The Java tutorial on concurrency has a good section on this. It's at https://docs.oracle.com/javase/tutorial/essential/concurrency/runthread.html. Essentially, you can either implement Runnable or Callable, or inherit from Thread.

Subclassing Thread

You can write a class, including an anonymous inner class, that extends Thread. Instantiate it, then invoke the start() method.

public class MyThread extends Thread {
  public void run() {
    System.out.println("This is a thread");
  }
  public static void main(String[] args) {
    MyThread m = new MyThread();
    m.start();
  }
}

Implementing Runnable

You can write a class that implements Runnable, then wrap an instance in a Thread and invoke start(). Very much like the previous.
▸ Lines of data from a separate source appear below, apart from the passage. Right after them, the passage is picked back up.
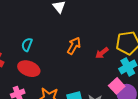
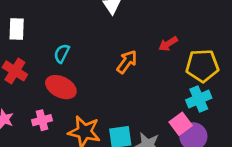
red arrow: (102, 53) -> (168, 44), moved

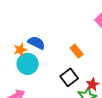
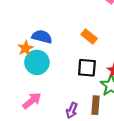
black square: (69, 77) -> (87, 68), turned -36

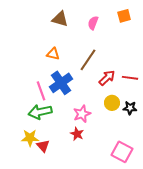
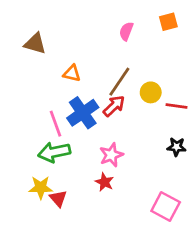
brown triangle: (60, 19) -> (35, 43), moved
red arrow: (107, 78) -> (114, 106), moved
yellow circle: (112, 103) -> (151, 92), moved

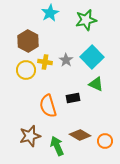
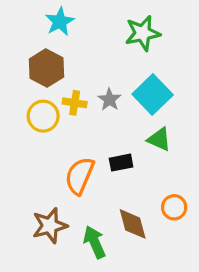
cyan star: (50, 13) -> (60, 22), moved
orange semicircle: (48, 106) -> (80, 176), turned 40
brown diamond: (80, 135) -> (133, 224), turned 45
orange circle: (105, 141) -> (174, 207), moved

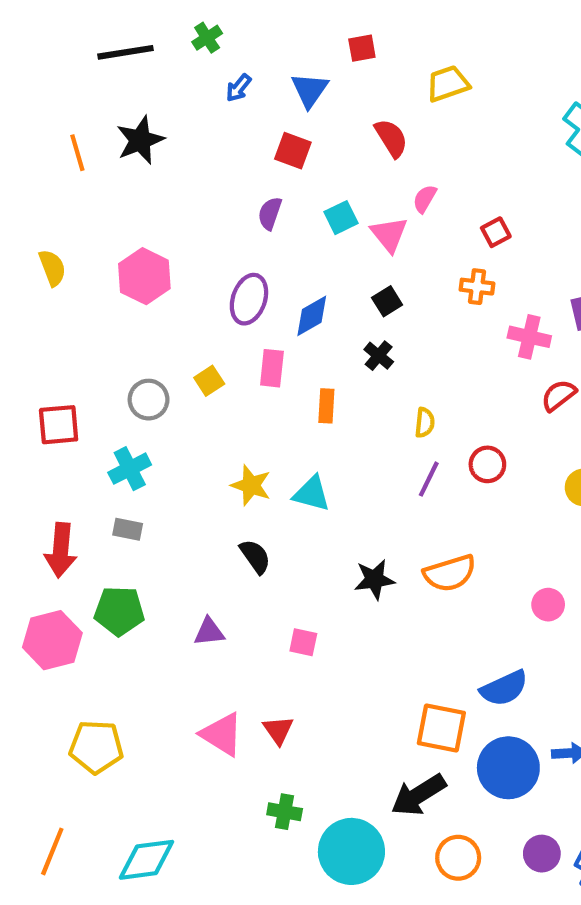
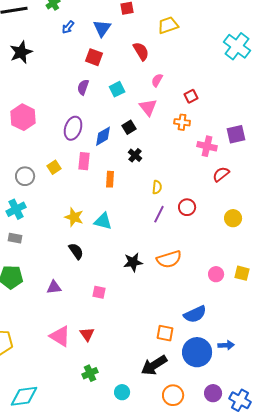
pink triangle: (389, 234) -> (148, 107), moved
black square: (387, 301) -> (129, 127), moved
orange square: (441, 728) -> (165, 333), size x0.7
green cross: (285, 812) -> (90, 373), turned -35
cyan circle: (351, 851) -> (122, 392), size x0.5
public class MyRunnable implements Runnable {
  public void run() {
    System.out.println("This is a thread");
  }
  public static void main(String[] args) {
    MyRunnable r = new MyRunnable();
    (new Thread(r)).start();
  }
}

Return Value

Runnable doesn't allow for return values. If you need that, you need to implement Callable instead. Callable looks a lot like Runnable, except you override the call() method instead of the run() method, and you need to give it to an ExecutorService.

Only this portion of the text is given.